Максим развязал торбу, вынул несколько пригоршней сушек, высыпал на стол.
— Возьми, Оля, гостинец. Поделись с ними. — Он показал головой на детвору. — А вы, мама, лучше не канительтесь со стряпней. Принесите капусты квашеной, если есть. Есть? Вот и хорошо. Она пригодится к чарке. Вот сало, тарань вяленая.
— Подождите немножко, я все же протоплю. Это недолго, — ответила мать.
Вскоре все сидели за столом. Выпили по чарке, потом по другой.
— Ну, рассказывай, Максим, где был, — накладывая сало на краюху хлеба, попросил Твердохлеб. — Заработки как, небось с червонцами приехал? — подмигнул он. — Был слух, ты ватагу за Буг водил.
— Какую там ватагу? — Максим налил в кружку, протянул Карому. — Ещё по одной. Водил ватагу коней аги татарского, аргатовал в Очакове.
Зализняк долго рассказывал про свою жизнь, про татар, про Сечь.
Уже в третий раз подняли чарки.
— Значит, и у неверных паны, как и у нас, — молвил Твердохлеб.
— Где их нет, — кивнул головой Максим. — Разве на том свете! Что же у вас здесь нового?
Микола дожевал соленый огурец, вытер рукавом рот.
— Поп новый, только и всего. Сюда возом привезли, а теперь разжирел — в карете ездит. — Он на мгновение замялся — не знал, как ему называть Зализняка — дядькой, как раньше, или Максимом. — Знаешь, — продолжал он, — кончаются льготные годы. При льготных нет жизни людям, а что же дальше будет?

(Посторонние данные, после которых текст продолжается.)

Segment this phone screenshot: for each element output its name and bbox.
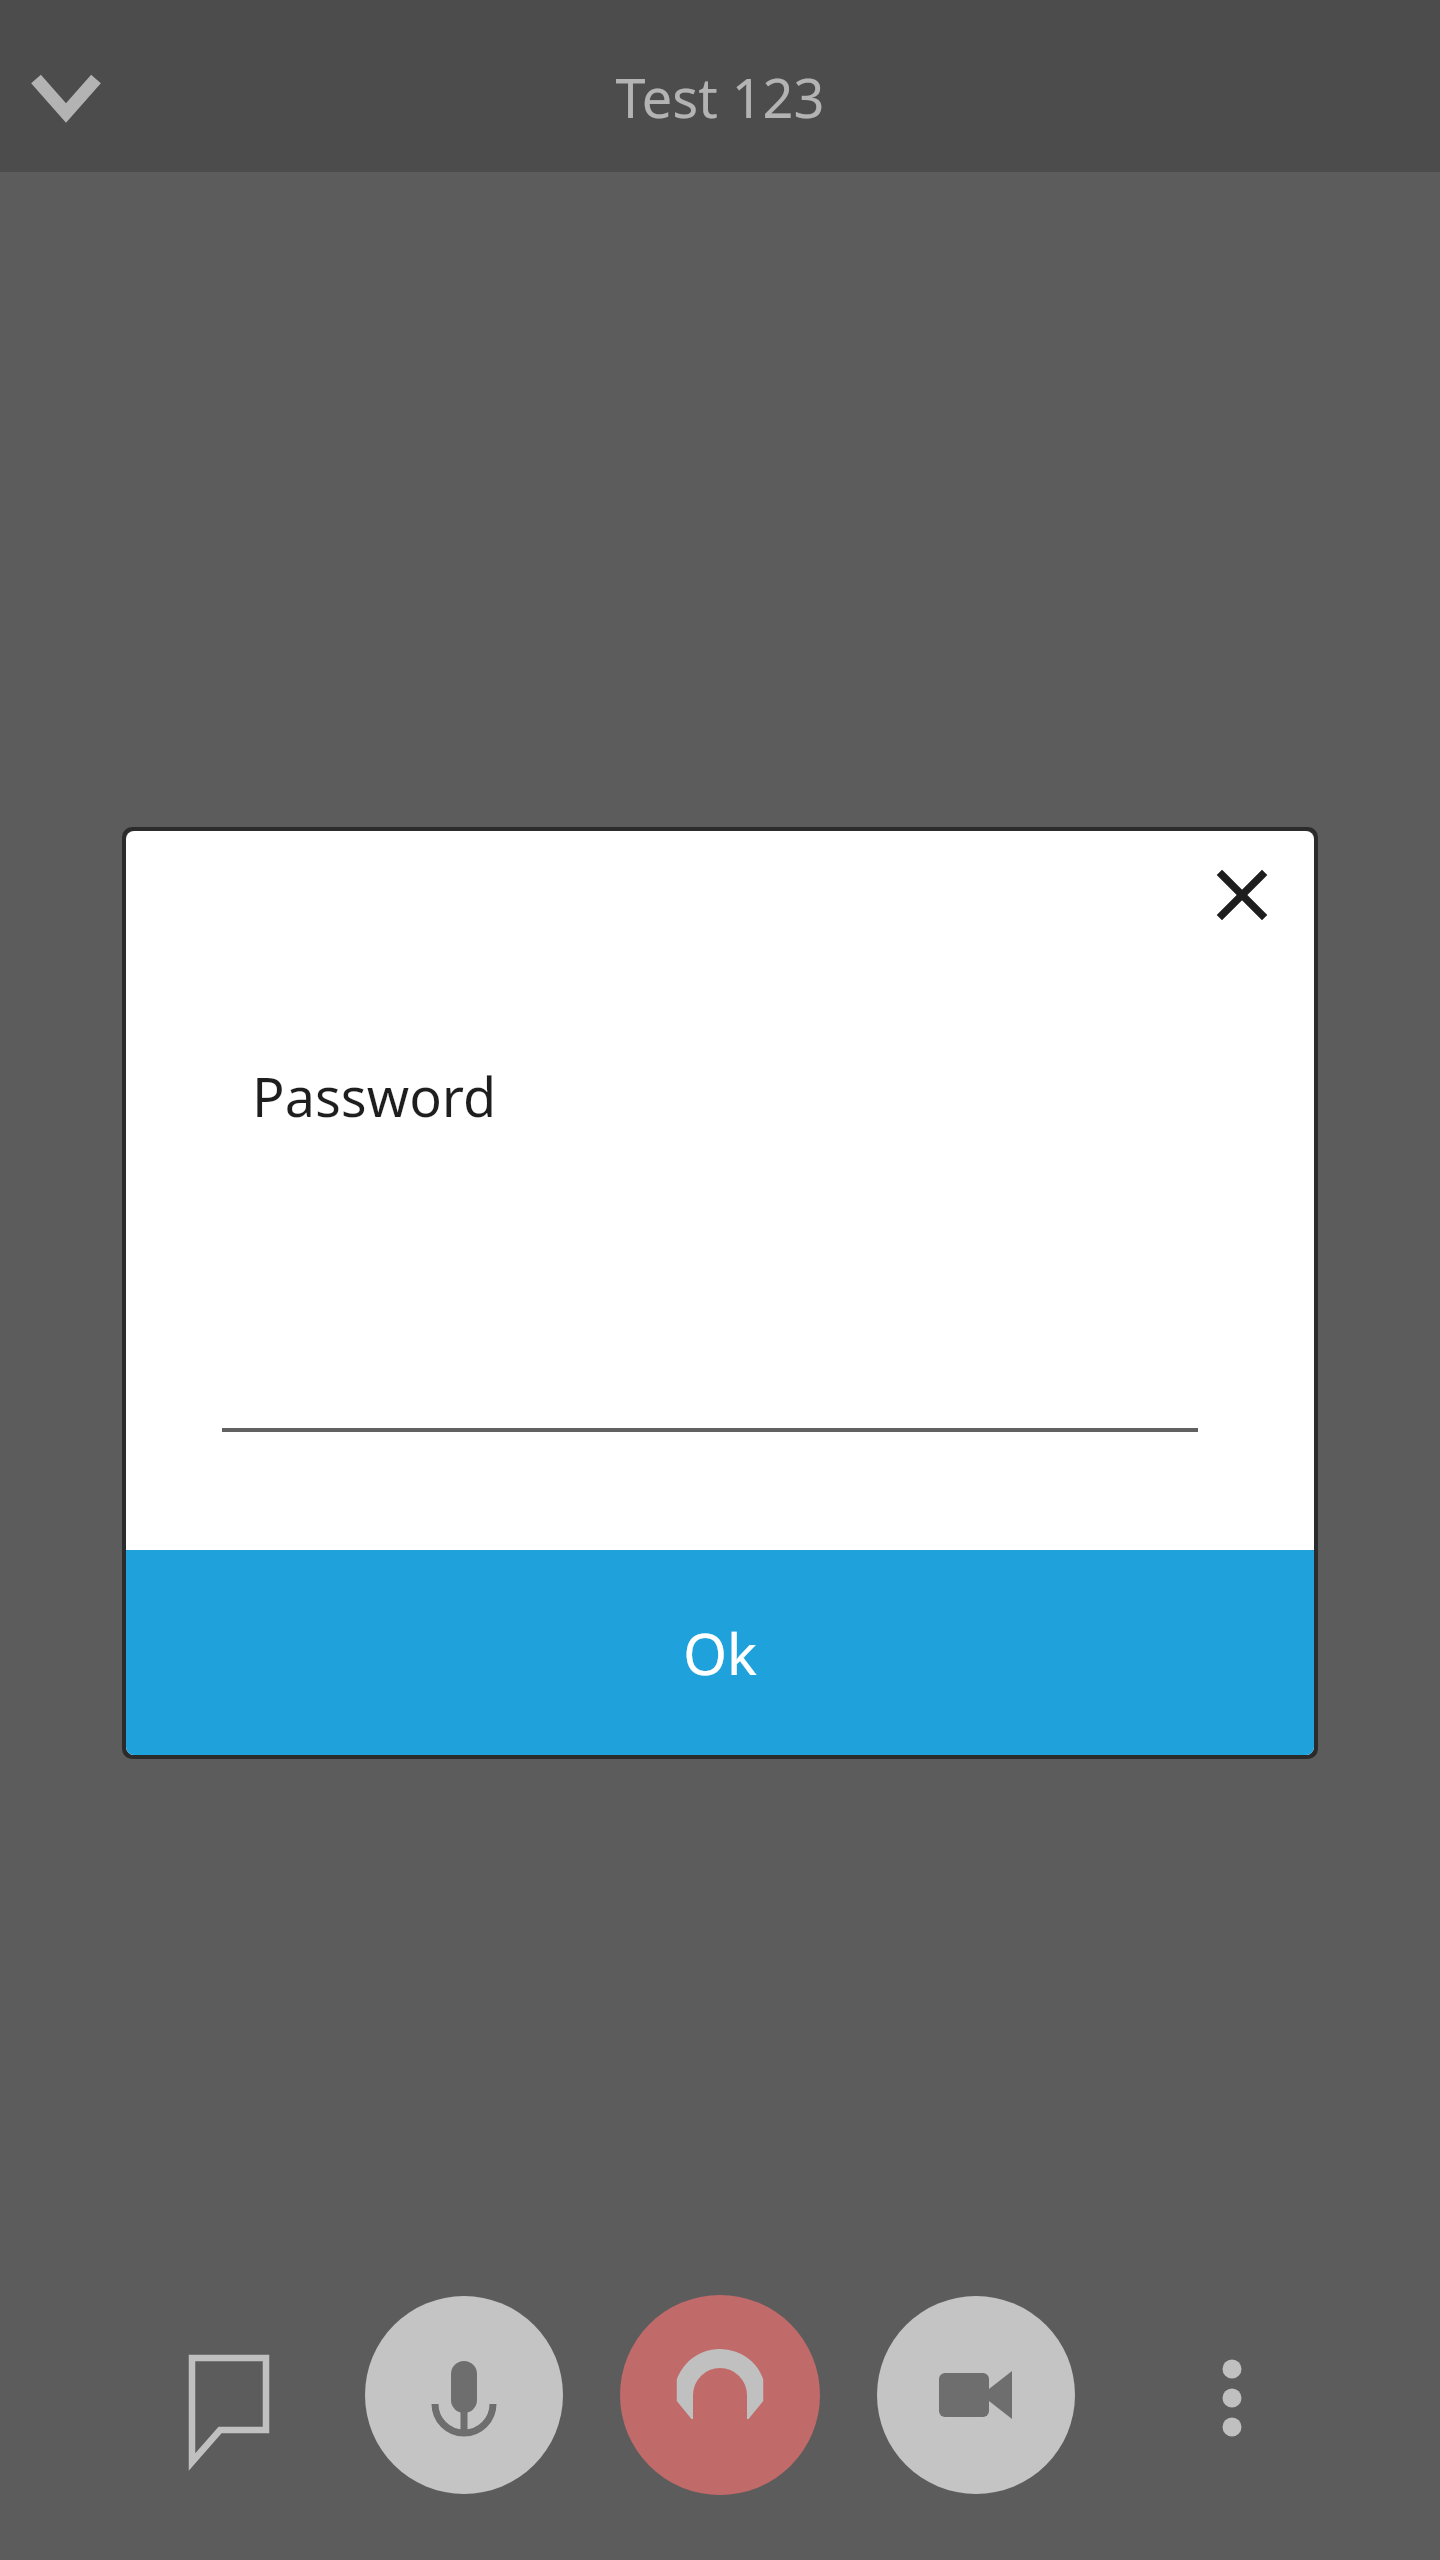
- button[interactable]: Ok: [126, 1550, 1314, 1755]
- staticText: Ok: [683, 1615, 757, 1691]
- button[interactable]: End call: [620, 2295, 820, 2495]
- staticText: Test 123: [0, 60, 1440, 134]
- button[interactable]: Toggle video: [877, 2296, 1075, 2494]
- button[interactable]: Chat: [148, 2330, 276, 2458]
- button[interactable]: Close: [1194, 847, 1290, 943]
- button[interactable]: Collapse: [18, 48, 114, 144]
- staticText: Password: [252, 1059, 497, 1133]
- button[interactable]: Mute microphone: [365, 2296, 563, 2494]
- button[interactable]: More options: [1172, 2335, 1292, 2455]
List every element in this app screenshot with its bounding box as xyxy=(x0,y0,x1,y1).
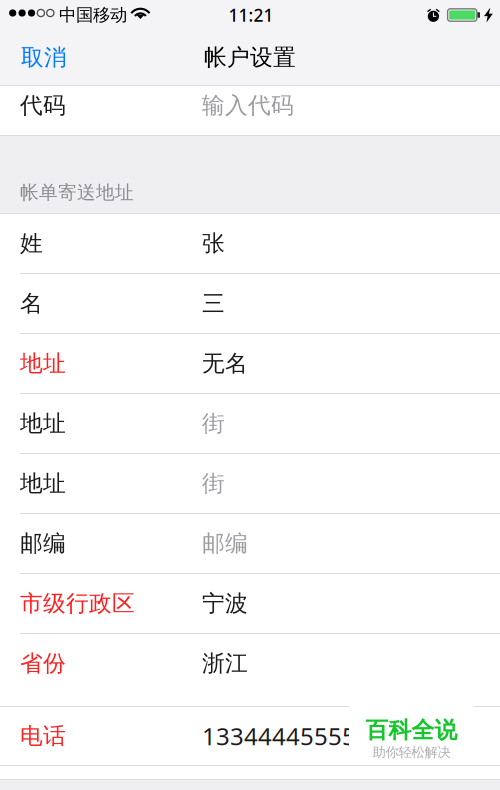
button[interactable]: 取消 xyxy=(0,30,110,85)
button[interactable]: 邮编 xyxy=(0,514,500,573)
button[interactable]: 地址 xyxy=(0,454,500,513)
staticText: 电话 xyxy=(20,722,66,750)
staticText: 市级行政区 xyxy=(20,590,135,617)
staticText: 邮编 xyxy=(20,530,66,557)
staticText: 帐户设置 xyxy=(204,44,296,71)
staticText: 三 xyxy=(202,290,225,317)
button[interactable]: 电话 xyxy=(0,707,500,765)
staticText: 百科全说 xyxy=(366,716,458,744)
staticText: 代码 xyxy=(20,92,66,119)
staticText: 邮编 xyxy=(202,530,248,557)
button[interactable]: 代码 xyxy=(0,86,500,135)
staticText: 街 xyxy=(202,410,225,437)
staticText: 地址 xyxy=(20,410,66,437)
staticText: 11:21 xyxy=(228,4,274,26)
staticText: 中国移动 xyxy=(59,4,127,26)
staticText: 省份 xyxy=(20,650,66,677)
button[interactable]: 姓 xyxy=(0,214,500,273)
staticText: 帐单寄送地址 xyxy=(20,181,134,204)
staticText: 宁波 xyxy=(202,590,248,617)
button[interactable]: 名 xyxy=(0,274,500,333)
staticText: 地址 xyxy=(20,470,66,497)
button[interactable]: 市级行政区 xyxy=(0,574,500,633)
button[interactable]: 省份 xyxy=(0,634,500,693)
staticText: 姓 xyxy=(20,230,43,257)
staticText: 地址 xyxy=(20,350,66,377)
staticText: 名 xyxy=(20,290,43,317)
staticText: 浙江 xyxy=(202,650,248,677)
staticText: 输入代码 xyxy=(202,92,294,119)
button[interactable]: 地址 xyxy=(0,334,500,393)
staticText: 街 xyxy=(202,470,225,497)
staticText: 助你轻松解决 xyxy=(372,744,450,761)
staticText: 无名 xyxy=(202,350,248,377)
button[interactable]: 地址 xyxy=(0,394,500,453)
staticText: 13344445555 xyxy=(202,720,356,752)
staticText: 取消 xyxy=(21,44,67,71)
staticText: 张 xyxy=(202,230,225,257)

— Подумать страшно, — поддержал Твердохлеб. — В селе уже вольных людей почти не осталось. Куда только казаки деваются? И мору нет, и войны тоже: а от ревизии до ревизии их всё меньше и меньше. Ты, может, тоже в имение пойдешь?
— Не знаю, навряд ли, — ответил Максим.
— Куда же денешься? — покачал головой Карый. — Гнись не гнись, а в оглобли становись. Или на своем хозяйстве осядешь? Деньжат коп
[29]
десять всё же привёз?
Максим промолчал. Взял бутылку, снова налил чарки.
Разговор затянулся до вечера. Незаметно из темных углов выползли лохматые тени, смешались с табачным дымом, окутали хату. Один за другим расходились соседи убрать на ночь скот. Последним вышел Микола. Максим проводил его до перелаза, взял за локоть.
— Оксана где, в имении или дома? — тихо спросил он и отвел глаза в сторону.
— Должна быть дома. Одна. Стариков я встретил утром, куда-то поехали, не на престол ли в Ивковцы, к родичам. — Микола оглянулся, заговорил ещё тише: — Ждет она тебя. Не бойся, сходи, всё равно в селе все знают, что вы любите друг друга. Она сама меня о тебе расспрашивала. Ещё хочу тебе сказать — берегись, Максим! Не ходи на Раковку, на сторону Думковских, докажет кто-нибудь на тебя — схватят Думковские.